=== Begin Enclosure ===

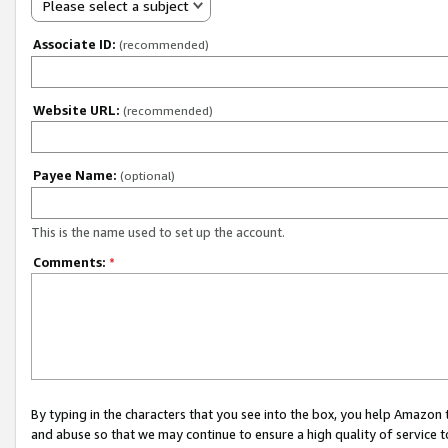
Please select a subject
Associate ID:
(recommended)
Website URL:
(recommended)
Payee Name:
(optional)
This is the name used to set up the account.
Comments:
*
By typing in the characters that you see into the box, you help Amazon
and abuse so that we may continue to ensure a high quality of service t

=== End Enclosure ===

**DESCRIPTION OF THE TASK**. Word for word, write out each of the records, but not the pictures.

**SOLUTION TO THIS TASK**.
Please select a subject
Associate ID:
(recommended)
Website URL:
(recommended)
Payee Name:
(optional)
This is the name used to set up the account.
Comments:
*
By typing in the characters that you see into the box, you help Amazon
and abuse so that we may continue to ensure a high quality of service t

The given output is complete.